Campo Miranda falleció en la madrugada de este sábado en la Clínica Misericordia, víctima de una neumonía. La noticia fue confirmada por su hija Margarita Campo Vives en comunicaciones con el medio regional El Heraldo. “Desde el pasado viernes lo habíamos llevado a la clínica por la neumonía, allí le desahuciaron sus pulmones y nos dijeron que debía seguir con ayuda de oxígeno. Incluso ayer (viernes) compramos las balas de oxígeno, pero no se las alcanzaron a poner”, explicó Campo Vives.
El compositor tenía 105 años y dejó un legado inmenso tanto en su familia como en la música. Sus tres hijos, Margarita, Rafael Jr. y Marta, heredaron su amor por la música y su talento.
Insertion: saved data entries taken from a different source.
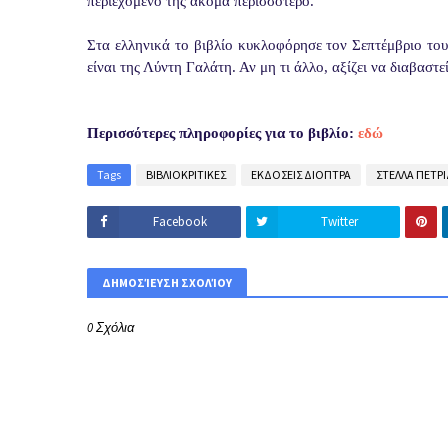
περιεχόμενό της ακόμα περισσότερο.
Στα ελληνικά το βιβλίο κυκλοφόρησε τον Σεπτέμβριο το
είναι της Λύντη Γαλάτη. Αν μη τι άλλο, αξίζει να διαβαστε
Περισσότερες πληροφορίες για το βιβλίο:
εδώ
Tags
ΒΙΒΛΙΟΚΡΙΤΙΚΕΣ
ΕΚΔΟΣΕΙΣ ΔΙΟΠΤΡΑ
ΣΤΕΛΛΑ ΠΕΤΡ
Facebook
Twitter
ΔΗΜΟΣΊΕΥΣΗ ΣΧΟΛΊΟΥ
0 Σχόλια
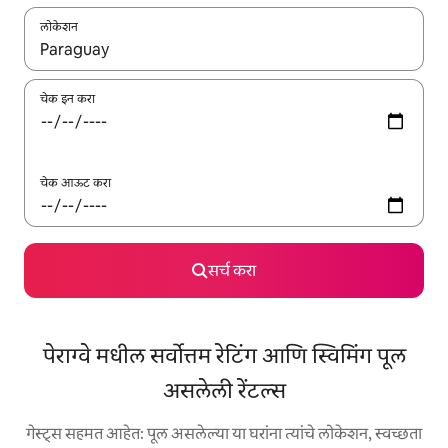
लोकेशन
जेव्हा परिणाम उपलब्ध असतील, तेव्हा वरच्या आणि खाली बाणांच्या किजसह नेव्हिगेट
चेक इन करा
चेक आऊट करा
सर्च करा
पेराग्वे मधील सर्वोत्तम रेटिंग आणि स्विमिंग पूल
असलेली रेंटल्स
गेस्ट्स सहमत आहेत: पूल असलेल्या या घरांना त्यांचे लोकेशन, स्वच्छता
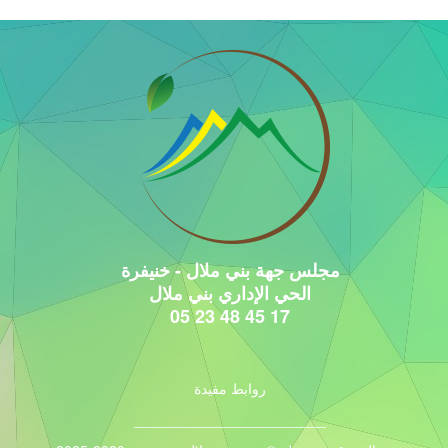
مجلس جهة بني ملال - خنيفرة
الحي الإداري بني ملال
17 45 48 23 05
روابط مفيدة
________________________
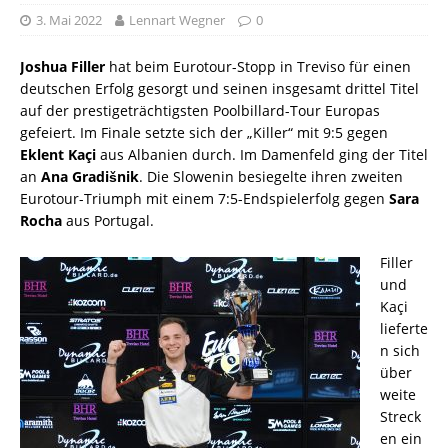
3. Mai 2022
Lennart Wegner
0
Joshua Filler
hat beim Eurotour-Stopp in Treviso für einen
deutschen Erfolg gesorgt und seinen insgesamt drittel Titel
auf der prestigeträchtigsten Poolbillard-Tour Europas
gefeiert. Im Finale setzte sich der „Killer“ mit 9:5 gegen
Eklent Kaçi
aus Albanien durch. Im Damenfeld ging der Titel
an
Ana Gradišnik
. Die Slowenin besiegelte ihren zweiten
Eurotour-Triumph mit einem 7:5-Endspielerfolg gegen
Sara
Rocha
aus Portugal.
Filler
und
Kaçi
lieferte
n sich
über
weite
Streck
en ein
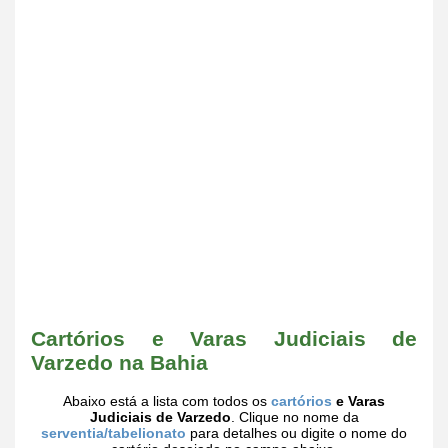
Cartórios e Varas Judiciais de
Varzedo na Bahia
Abaixo está a lista com todos os
cartórios
e Varas
Judiciais de Varzedo
. Clique no nome da
serventia/tabelionato
para detalhes ou digite o nome do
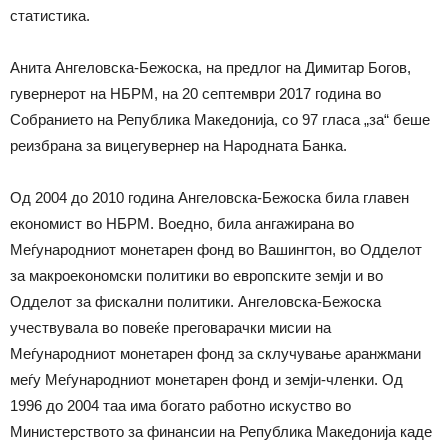
статистика.
Анита Ангеловска-Бежоска, на предлог на Димитар Богов,
гувернерот на НБРМ, на 20 септември 2017 година во
Собранието на Република Македонија, со 97 гласа „за“ беше
реизбрана за вицегувернер на Народната Банка.
Од 2004 до 2010 година Ангеловска-Бежоска била главен
економист во НБРМ. Воедно, била ангажирана во
Меѓународниот монетарен фонд во Вашингтон, во Одделот
за макроекономски политики во европските земји и во
Одделот за фискални политики. Ангеловска-Бежоска
учествувала во повеќе преговарачки мисии на
Меѓународниот монетарен фонд за склучување аранжмани
меѓу Меѓународниот монетарен фонд и земји-членки. Од
1996 до 2004 таа има богато работно искуство во
Министерството за финансии на Република Македонија каде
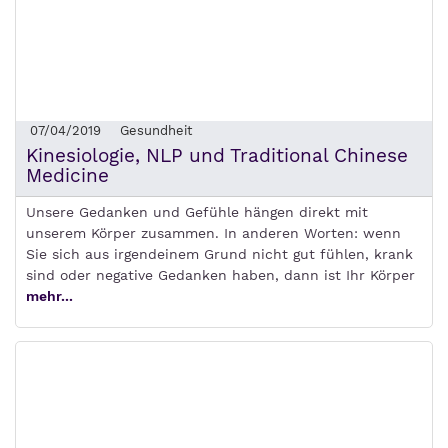
07/04/2019
Gesundheit
Kinesiologie, NLP und Traditional Chinese
Medicine
Unsere Gedanken und Gefühle hängen direkt mit
unserem Körper zusammen. In anderen Worten: wenn
Sie sich aus irgendeinem Grund nicht gut fühlen, krank
sind oder negative Gedanken haben, dann ist Ihr Körper
mehr...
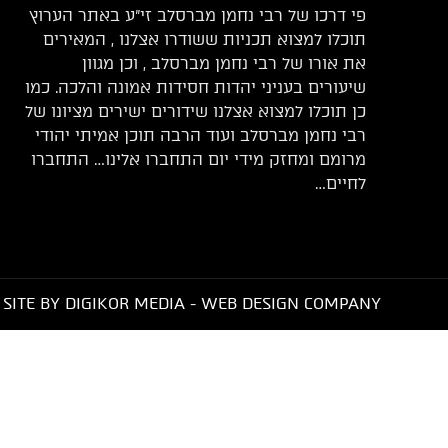
פי דרכו של רבי נחמן מברסלב זי”ע באתר הערוץ
תוכלו למצוא תכניות ששודרו אצלנו , המאירים
את אורו של רבי נחמן מברסלב , וכן מגוון
שיעורים בעניני יהדות חסידות אמונה והלכה. כמו
כן תוכלו למצוא אצלנו שידורים ישירים מציונו של
רבי נחמן מברסלב ועוד הרבה תוכן אמיתי יהודי
מרומם ומחזק מידי יום התחברו אלינו… התחברו
לחיים…
SITE BY DIGIKOR MEDIA - WEB DESIGN COMPANY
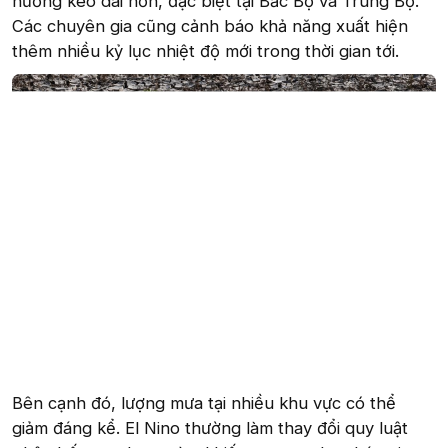
hướng kéo dài hơn, đặc biệt tại Bắc Bộ và Trung Bộ.
Các chuyên gia cũng cảnh báo khả năng xuất hiện
thêm nhiều kỷ lục nhiệt độ mới trong thời gian tới.
Bên cạnh đó, lượng mưa tại nhiều khu vực có thể
giảm đáng kể. El Nino thường làm thay đổi quy luật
Margarita, cantante y dueña de una academia musical, recordó con gratitud el tiempo compartido con su padre, en conversaciones con el medio mencionado: “Mi padre fue un ser lleno de amor y mucha música, siempre nos dio los más hermosos consejos. Nosotros somos músicos porque él nos transmitió ese arte. Además, siempre nos entregó los mejores consejos y pudimos ver cómo, con ese amor que palpitaba en su corazón por nosotros y nuestra madre, creó temas tan maravillosos”.